Entranhas, histórias e a bonita viagem de Ljubomir Stanisic.
Há quem se refira a Ljubomir como um homem bruto. Não em tom de ofensa, mas talvez para assegurar a assertividade com que o chef bósnio sempre age. Desde a infância ao início de carreira, e passando agora pela televisão, esta personalidade tão importante para a gastronomia, tem vindo a distinguir-se e a captar as atenções do mundo.
Nascido na Jugoslávia e criado em Portugal, Ljubomir imigrou “com a consciência clara de que, se ficasse, naquela altura, não havia um futuro“. Esta viagem permitiu que ganhasse “uma vida inteira“ sem nunca esquecer as suas origens. No prato – o local onde a magia acontece – junta os sabores únicos, as memórias da região dos Balcãs e a aprendizagem em solo português. Uma mistura elegante e equilibrada que esconde histórias e sussurra segredos a quem prova estas iguarias.
É com confiança que serve a sua comida, mas faltava ainda saber uma curiosidade que não resistimos a perguntar. Quando questionado sobre o prato que define o lado mais duro e doce da vida, Ljubomir respondeu de forma clara: “qualquer coisa com entranhas. Adoro, são dos meus ingredientes preferidos“.
Não podemos falar deste conceituado chef sem destacar o seu papel nestes tempos negros que a restauração atravessou. A pandemia fechou a porta de muitas cozinhas, obrigou à venda através de “caixinhas“ e mudou a vida dos portugueses, principalmente aqueles que se viram sem sustento. Nesse momento, o medo não venceu e Ljubomir manteve a sua equipa adotando novas estratégias até à chegada do “dia D“ – a rebaertura do 100Maneiras e do Bistro.
Pelo caminho, algo mágico aconteceu. Na reta final de 2020, um ano que deixou pouco a desejar, chegou uma estrela Michelin que veio coroar o 100Maneiras. Na altura Ljubomir dedicou-a à equipa e mesmo agora reforça que “ganhar a estrela nunca foi um objetivo. O objetivo foi sempre construir um restaurante onde pudéssemos proporcionar a melhor experiência possível, a todos os níveis. A estrela foi o reconhecimento disso mesmo, uma consequência (muito feliz) do trabalho que fizemos, em equipa. O objetivo mantém-se: continuar a trabalhar todos os dias para surpreender, apaixonar, desafiar e proporcionar prazer a quem nos visita”.
O Bistro também não passou despercebido no mundo da gastronomia.

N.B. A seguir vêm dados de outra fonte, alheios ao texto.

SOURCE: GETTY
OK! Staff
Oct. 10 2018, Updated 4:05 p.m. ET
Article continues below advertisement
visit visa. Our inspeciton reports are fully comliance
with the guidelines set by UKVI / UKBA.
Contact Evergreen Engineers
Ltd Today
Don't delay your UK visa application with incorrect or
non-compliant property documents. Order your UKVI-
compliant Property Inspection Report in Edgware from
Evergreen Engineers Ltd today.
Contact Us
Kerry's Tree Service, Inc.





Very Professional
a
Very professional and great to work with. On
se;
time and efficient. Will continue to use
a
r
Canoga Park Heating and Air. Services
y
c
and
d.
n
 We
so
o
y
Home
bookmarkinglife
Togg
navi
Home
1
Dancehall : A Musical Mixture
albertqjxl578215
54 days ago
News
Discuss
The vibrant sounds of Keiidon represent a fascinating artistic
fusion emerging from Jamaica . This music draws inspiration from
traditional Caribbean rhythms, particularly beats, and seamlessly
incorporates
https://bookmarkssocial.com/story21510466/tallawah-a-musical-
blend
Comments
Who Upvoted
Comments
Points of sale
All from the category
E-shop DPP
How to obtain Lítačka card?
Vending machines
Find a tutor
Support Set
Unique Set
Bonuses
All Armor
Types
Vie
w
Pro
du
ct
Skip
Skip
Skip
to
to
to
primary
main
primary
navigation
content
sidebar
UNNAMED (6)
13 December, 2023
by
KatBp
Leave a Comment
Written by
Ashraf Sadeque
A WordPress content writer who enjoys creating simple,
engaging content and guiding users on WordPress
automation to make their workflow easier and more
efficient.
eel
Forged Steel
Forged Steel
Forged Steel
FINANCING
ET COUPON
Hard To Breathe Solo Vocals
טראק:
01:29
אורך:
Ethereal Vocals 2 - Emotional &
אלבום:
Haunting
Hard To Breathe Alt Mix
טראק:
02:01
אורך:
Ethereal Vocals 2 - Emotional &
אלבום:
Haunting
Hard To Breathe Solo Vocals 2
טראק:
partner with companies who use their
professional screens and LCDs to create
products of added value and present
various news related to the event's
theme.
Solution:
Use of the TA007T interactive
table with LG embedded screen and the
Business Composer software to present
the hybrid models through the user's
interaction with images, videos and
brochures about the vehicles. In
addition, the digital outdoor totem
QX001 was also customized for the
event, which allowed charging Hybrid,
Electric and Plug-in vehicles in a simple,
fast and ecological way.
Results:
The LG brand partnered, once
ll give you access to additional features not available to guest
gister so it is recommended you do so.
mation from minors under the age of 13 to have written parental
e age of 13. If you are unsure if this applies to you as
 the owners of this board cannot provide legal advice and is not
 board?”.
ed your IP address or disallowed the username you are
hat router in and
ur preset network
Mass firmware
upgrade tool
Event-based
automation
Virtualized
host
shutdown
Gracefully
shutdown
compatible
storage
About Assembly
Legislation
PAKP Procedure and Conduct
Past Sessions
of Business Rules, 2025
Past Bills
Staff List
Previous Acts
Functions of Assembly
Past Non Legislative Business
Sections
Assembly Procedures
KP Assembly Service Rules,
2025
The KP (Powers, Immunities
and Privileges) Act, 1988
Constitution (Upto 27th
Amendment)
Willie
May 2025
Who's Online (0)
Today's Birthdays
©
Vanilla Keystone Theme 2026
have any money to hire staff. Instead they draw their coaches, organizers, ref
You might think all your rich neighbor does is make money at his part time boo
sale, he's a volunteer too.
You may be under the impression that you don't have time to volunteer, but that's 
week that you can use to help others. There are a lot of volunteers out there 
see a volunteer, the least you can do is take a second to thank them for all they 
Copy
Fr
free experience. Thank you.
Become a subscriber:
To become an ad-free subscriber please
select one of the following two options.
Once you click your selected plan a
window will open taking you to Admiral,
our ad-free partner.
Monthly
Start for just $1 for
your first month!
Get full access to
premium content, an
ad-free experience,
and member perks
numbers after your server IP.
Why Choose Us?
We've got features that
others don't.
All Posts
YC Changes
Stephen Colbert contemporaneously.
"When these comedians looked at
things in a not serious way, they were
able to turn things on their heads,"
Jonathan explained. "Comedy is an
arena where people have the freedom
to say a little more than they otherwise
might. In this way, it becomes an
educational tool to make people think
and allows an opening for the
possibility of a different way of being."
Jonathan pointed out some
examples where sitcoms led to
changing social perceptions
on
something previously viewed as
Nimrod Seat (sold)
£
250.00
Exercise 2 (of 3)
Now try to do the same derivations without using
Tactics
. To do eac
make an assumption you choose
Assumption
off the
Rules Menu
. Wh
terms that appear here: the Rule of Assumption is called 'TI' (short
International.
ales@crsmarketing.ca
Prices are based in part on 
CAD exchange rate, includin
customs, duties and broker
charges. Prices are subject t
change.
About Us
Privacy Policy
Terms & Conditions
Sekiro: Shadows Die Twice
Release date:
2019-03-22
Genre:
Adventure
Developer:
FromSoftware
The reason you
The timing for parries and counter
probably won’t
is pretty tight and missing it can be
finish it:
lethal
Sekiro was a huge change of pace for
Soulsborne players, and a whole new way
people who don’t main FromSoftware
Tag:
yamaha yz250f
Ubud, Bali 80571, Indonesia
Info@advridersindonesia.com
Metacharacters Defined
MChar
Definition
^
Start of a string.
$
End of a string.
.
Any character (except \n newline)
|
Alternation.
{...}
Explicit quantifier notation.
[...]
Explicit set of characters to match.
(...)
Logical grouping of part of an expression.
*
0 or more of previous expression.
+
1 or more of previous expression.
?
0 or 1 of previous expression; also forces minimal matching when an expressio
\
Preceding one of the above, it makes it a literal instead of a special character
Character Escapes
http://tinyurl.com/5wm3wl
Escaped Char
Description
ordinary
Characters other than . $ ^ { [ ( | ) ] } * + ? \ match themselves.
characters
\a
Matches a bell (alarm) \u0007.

O nome vem de um termo servo-croata que significa limpo e claro, a definição perfeita “daquilo que queremos que seja o espaço, as ideias e a comida”, explica Ljubomir.

É certo que, tanto o Bistro como o 100Maneiras, foram palco de vários momentos especiais. Aliás, quando pensa em recordações felizes, costuma lembrar-se “das pessoas que estiveram presentes: momentos de celebração com a equipa, amigos que vieram cozinhar aos meus restaurantes, festas com amigos à volta da mesa”.
No meio de tantas conquistas e derrotas, altos e baixos, ainda há pelo menos um sonho que ficou por realizar, mas que Ljubomir já esteve muito mais longe de conseguir. “O meu grande sonho é um dia conseguir mudar-me de vez para o Alentejo e abrir um restaurante em perfeita comunhão com a comunidade. Ter o queijo do vizinho, a carne produzida ali ao lado, os legumes da horta à frente“ ,e acima de tudo, “estar rodeado dos meus, e com a mesma pica de viver e devorar o mundo, sempre”.
Até lá, vai conquistando Lisboa, oferecendo experiências únicas e servindo felicidade, ao lado da sua equipa. Ljubomir quer também aproveitar o desconfinamento para visitar restaurantes portugueses “sobretudo, os dos amigos, “, diz, “sejam tascas típicas ou restaurantes de fine dining”.
Apesar do que está por vir ser sempre uma incógnita, a garra e a coragem do passado é suficiente para acreditar que Ljubomir nunca baixará os braços. Se hoje, pudesse falar com a criança que viajou até Portugal em busca de uma vida melhor diria: “tem calma, não tentes fazer tudo ao mesmo tempo. Desfruta de cada momento”, pois, afinal sempre havia um futuro brilhante à sua espera.